「漫画時空の超越に挑む」セトウツミ とびこがれさんの映画レビュー(感想・評価)
漫画時空の超越に挑む
此元和津也による原作は、私史上一番好きな漫画です。何度読み返してもめちゃくちゃ笑います。言葉が見事なのはわかるんですが、それだけでなく台詞と台詞の間の時間の流れまですべて練られているような印象を受けます。
とは言えそちらを褒める場ではないですね。映画ですが、原作の方が面白かった。
やはり俳優がセトとウツミになりきれなかったところでしょう。どんな作品でもそうなんですが、セトウツミは特殊すぎた。普通の作品は物語に一貫するテーマや見せたいものがあって、そのために演者から衣装、場面、音楽、背景、全てを使ってそのテーマを訴えかけます。漫画原作を実写化すると演者の見てくれは絵から実在の人へ変わりますが、別の素材で同じテーマを訴えかけているだけなので、同じタイトル同じ物語をまた別の素材で見られる楽しみがありますね。

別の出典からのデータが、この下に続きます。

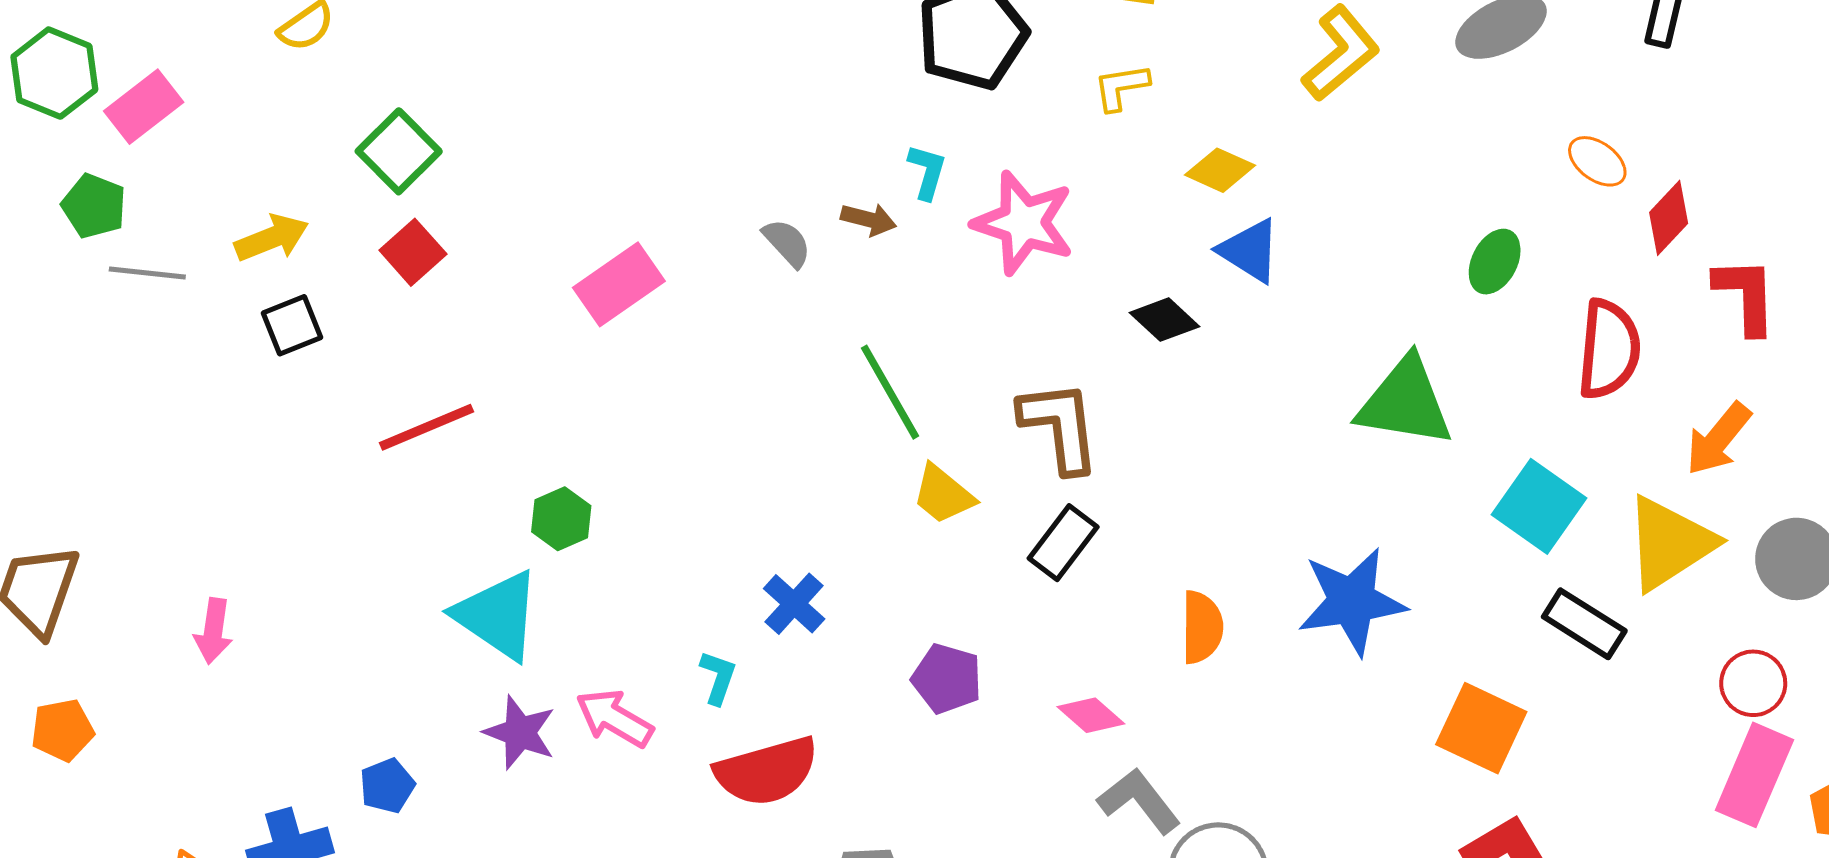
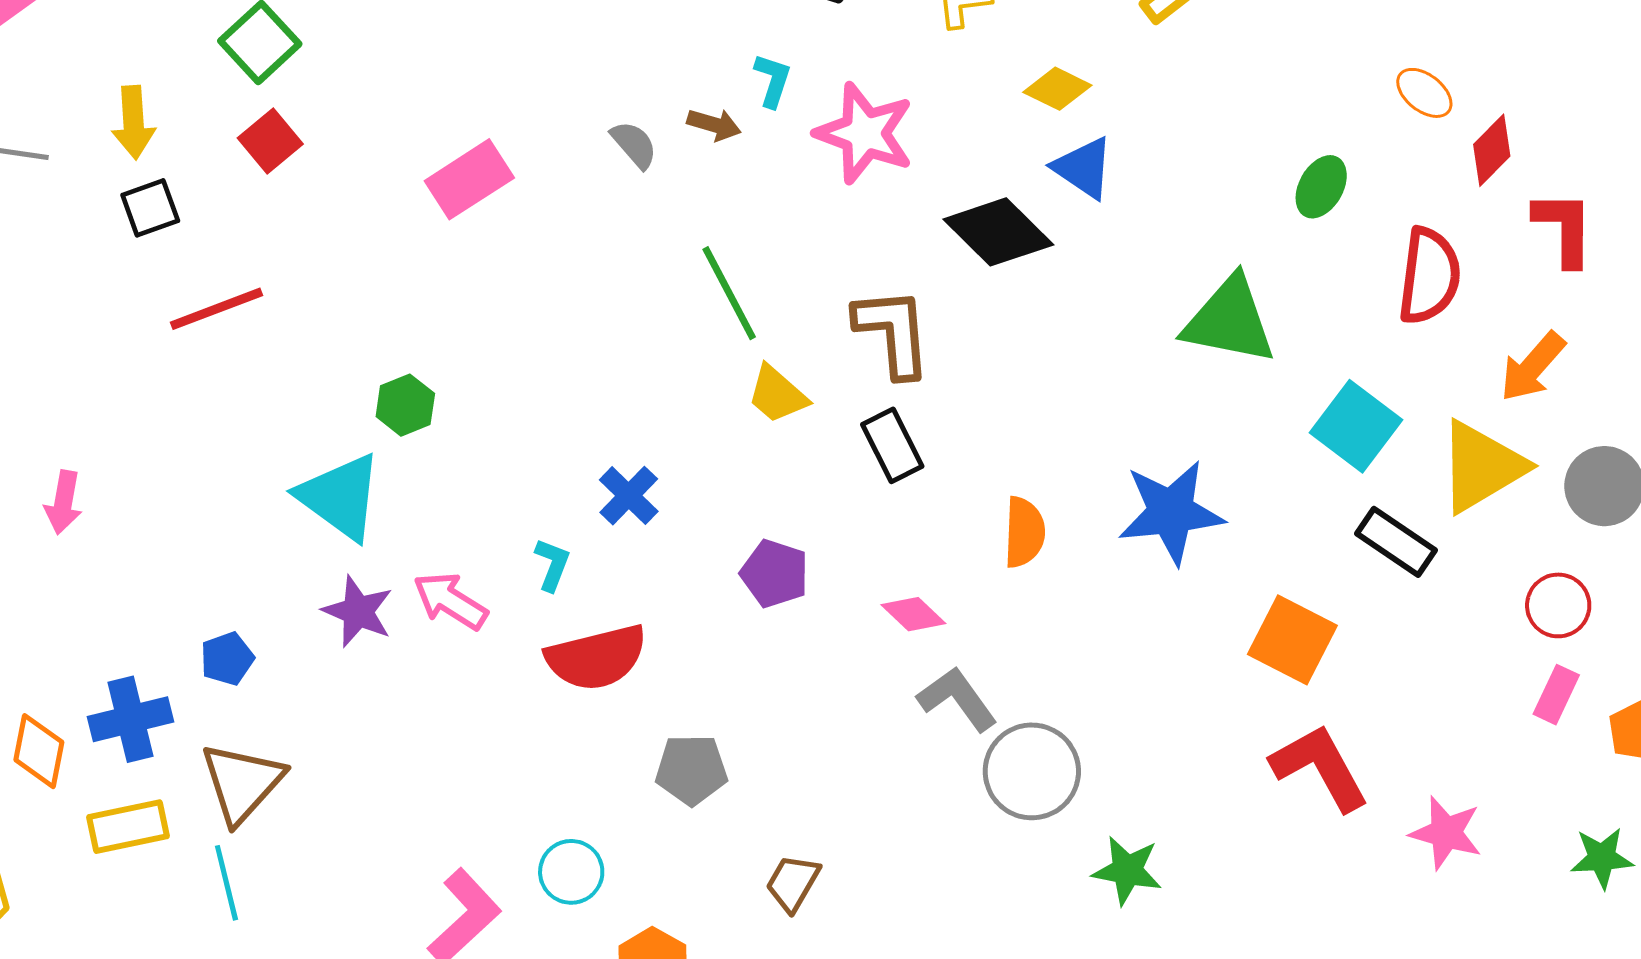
yellow arrow: (272, 238) -> (133, 122), turned 106
black diamond: (1164, 320) -> (998, 232), size x1.6
red line: (426, 427) -> (217, 309), moved
black rectangle: (1063, 543) -> (892, 445), turned -66
pink rectangle: (1754, 775) -> (1556, 695), size x0.6

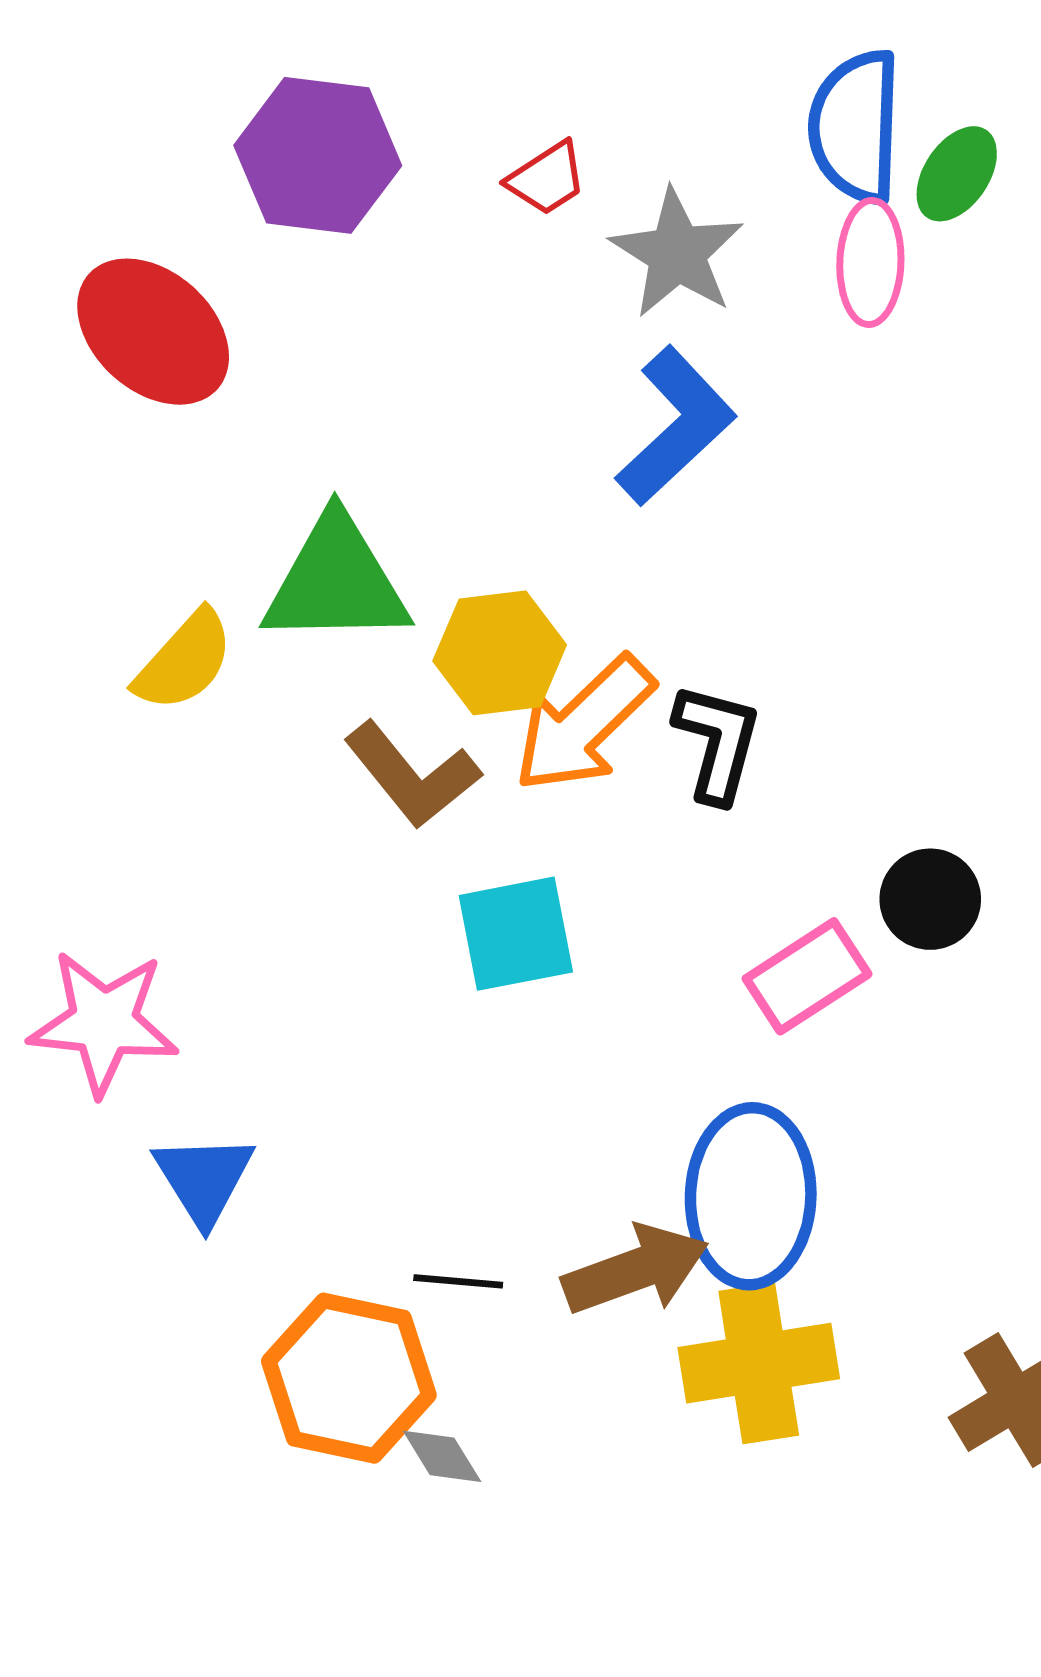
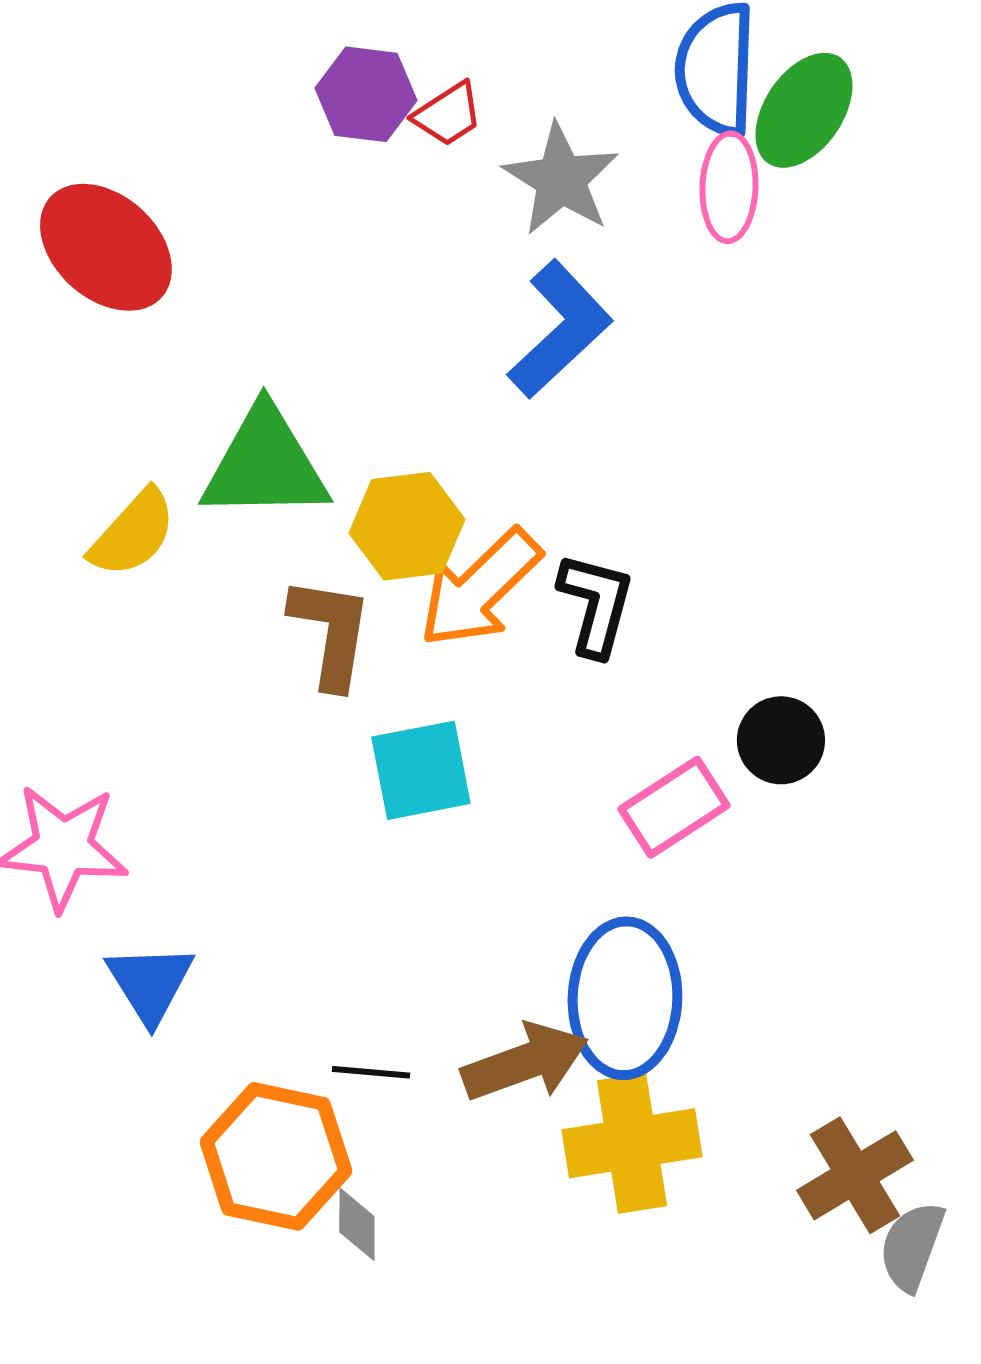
purple hexagon: (318, 155) -> (366, 94), moved, size x0.7
green ellipse: (957, 174) -> (804, 110), size x1.4
brown L-shape: (412, 775) -> (331, 632), turned -132
gray diamond: (442, 1456) -> (357, 1224), turned 32

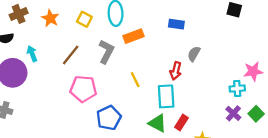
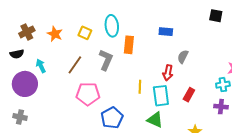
orange rectangle: (133, 36) -> (129, 45), turned -60
yellow line: (135, 80) -> (140, 87), moved, turned 32
purple cross: (233, 113) -> (221, 107), turned -32
red rectangle: (181, 123) -> (189, 95), moved

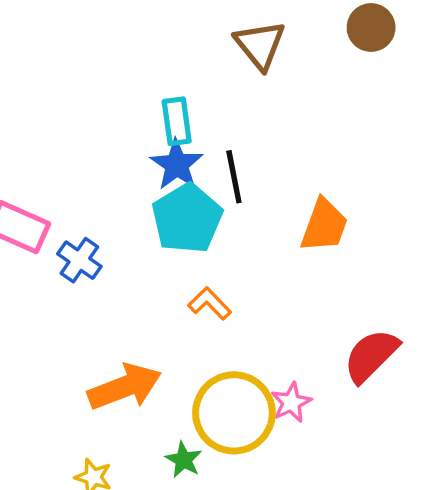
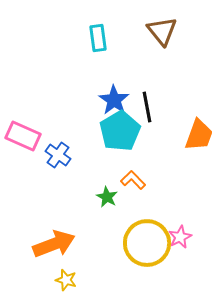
cyan rectangle: (177, 121) -> (98, 38), moved
orange arrow: (125, 387) -> (54, 244), moved
green star: (184, 460) -> (107, 197), moved

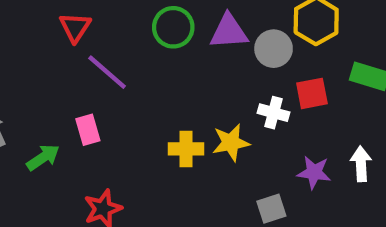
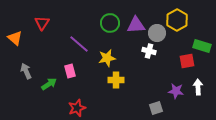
red triangle: (75, 27) -> (42, 23), moved
red square: (312, 93) -> (187, 61), moved
white cross: (274, 113) -> (149, 51), moved
yellow star: (231, 143) -> (107, 58), moved

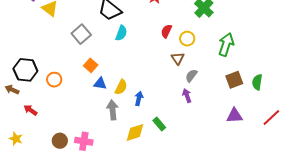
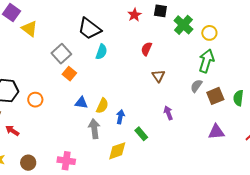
yellow circle: (187, 39) -> (209, 33), moved
orange square: (91, 65) -> (69, 74), moved
gray semicircle: (191, 76) -> (196, 86), moved
green rectangle: (159, 124) -> (141, 134), moved
brown circle: (60, 141) -> (28, 163), moved

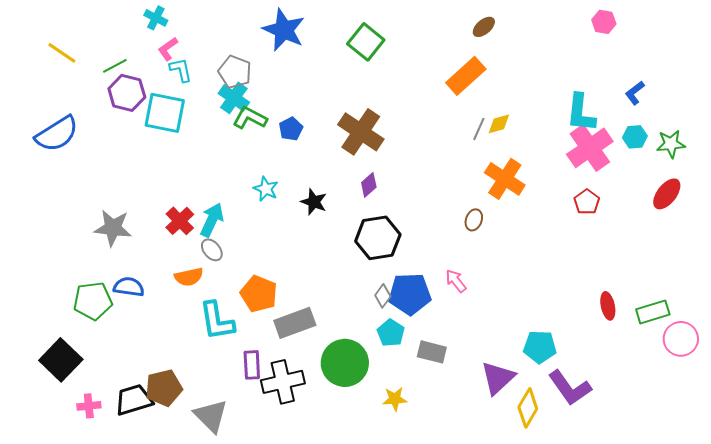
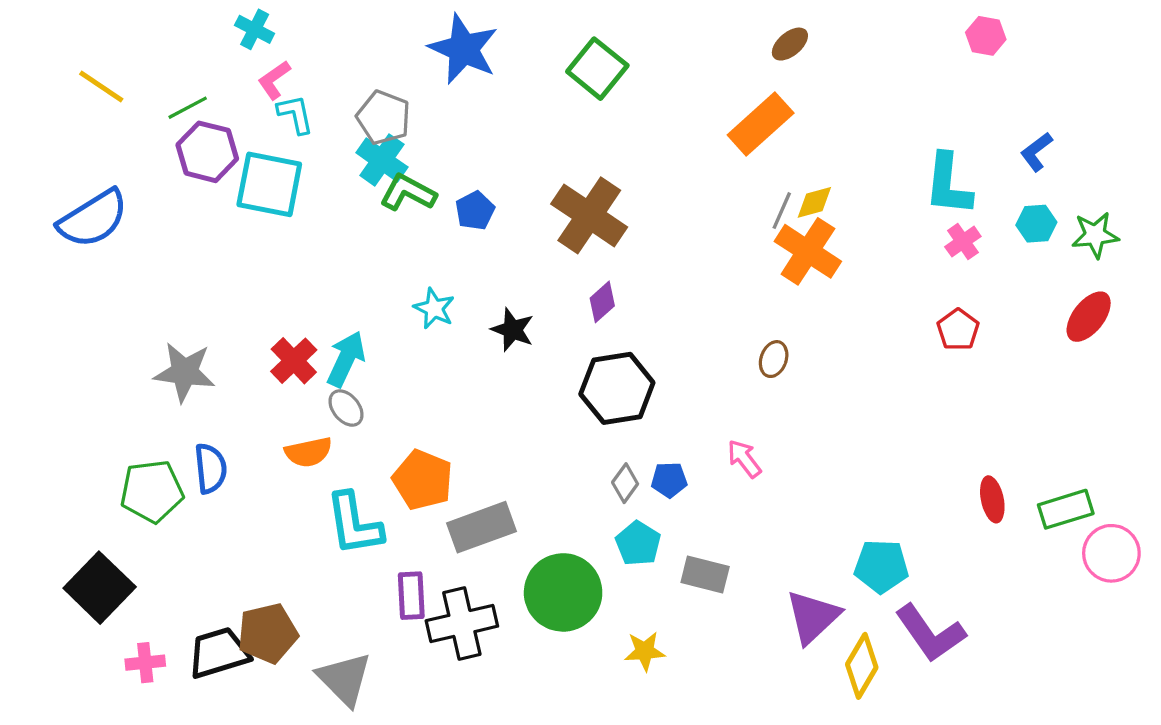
pink cross: (590, 148) -> (963, 242), size x0.5
orange cross: (505, 179) -> (808, 251), moved
blue semicircle: (129, 287) -> (211, 468), turned 76
blue pentagon: (410, 294) -> (669, 480), size x0.5

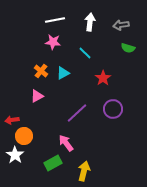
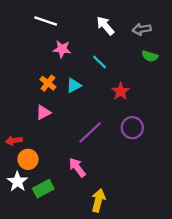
white line: (55, 20) -> (46, 21), moved, turned 30
white arrow: (90, 22) -> (105, 26), turned -48
green rectangle: (53, 163) -> (43, 189), moved

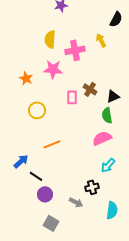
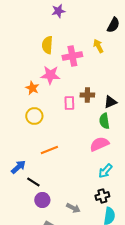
orange star: (26, 78) -> (32, 88), moved
brown cross: (90, 89) -> (87, 95), turned -32
black cross: (92, 187) -> (102, 196), moved

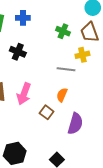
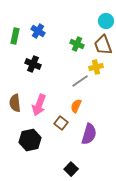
blue cross: (23, 18) -> (38, 31), turned 32
gray line: (66, 69) -> (80, 81), turned -42
black hexagon: (15, 153) -> (30, 140), moved

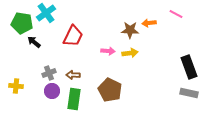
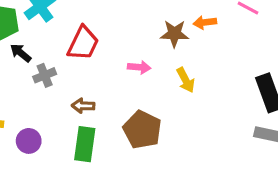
yellow arrow: (130, 53) -> (186, 80), moved, turned 70
gray cross: (49, 73) -> (45, 75), moved
purple circle: (52, 91) -> (29, 141), moved

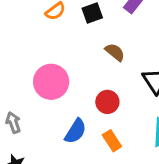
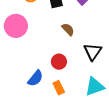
pink circle: (51, 82) -> (16, 26), moved

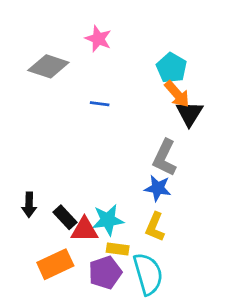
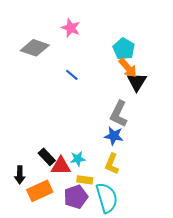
blue line: (100, 104) -> (72, 75), turned 32
black arrow: (29, 205) -> (20, 175), moved
cyan star: (108, 220) -> (78, 159), size x0.7

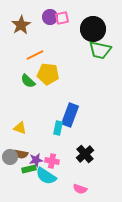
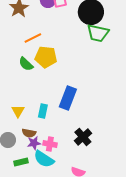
yellow triangle: (20, 128) -> (18, 111), turned 40
cyan rectangle: (58, 128) -> (43, 111), moved
brown semicircle: (21, 154) -> (29, 133), moved
green rectangle: (29, 169) -> (21, 162), moved

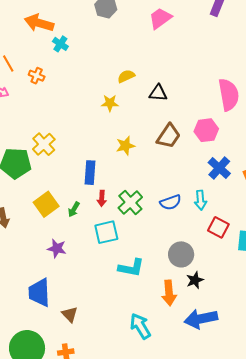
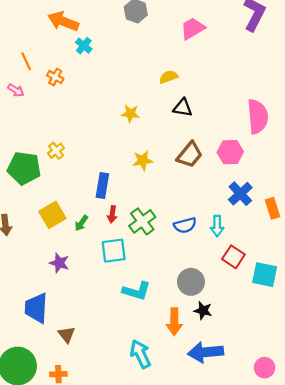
yellow semicircle: (126, 76) -> (169, 77), moved
yellow cross: (44, 144) -> (56, 151), size x0.7
black star: (195, 280) -> (203, 311), turned 30

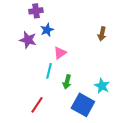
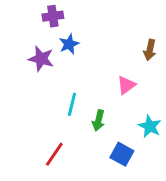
pink triangle: (60, 53) -> (126, 85), moved
blue square: (83, 105) -> (122, 154), size x0.7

しかしセトウツミは、この二人のキャラと関係性とやり取りと、つまりこの二人が見せたい全てなんですね。そして見せ方において、原作は非常に完成されていました。だからどこをどう変えても難しい、もっというと音楽すら余計な気がしてしまいました。多分これ、アニメ化でもうまくいかないと思います。町田康さんの小説が小説でしかあり得ないように、セトウツミもまた漫画でしかあり得ない。基本的にとある人間ドラマを描写したものは、小説と漫画と映像と互換性があるのでしょうが 、その表現を極めて個性になっているものについては互換が難しくなるのでしょう。
それからウツミの一々長い台詞、読むのに精一杯という感じでしたね。声に出して読み上げるとこんなにくどいのかと驚きました。では原作ではどうだったか思い出してみると、ウツミの(セトもだが)台詞中は、時間の流れが止まっていたように思う。歩きながら喋っているはずの台詞、例えばスロベニア~なんかも漫画では、絡んでくる同級生に一言で切り捨てるように言い放っているような表現です。その意味で現実における時空を超越して編集された漫画という媒体の極致における作品だったと、改めて気づかされる思いです。
けどこの傑作の映像化に挑んだのは素晴らしいし、私も観ていて寒いとかは全然なくて、ずっと楽しかった。観ていて楽しいなら、いい映画です。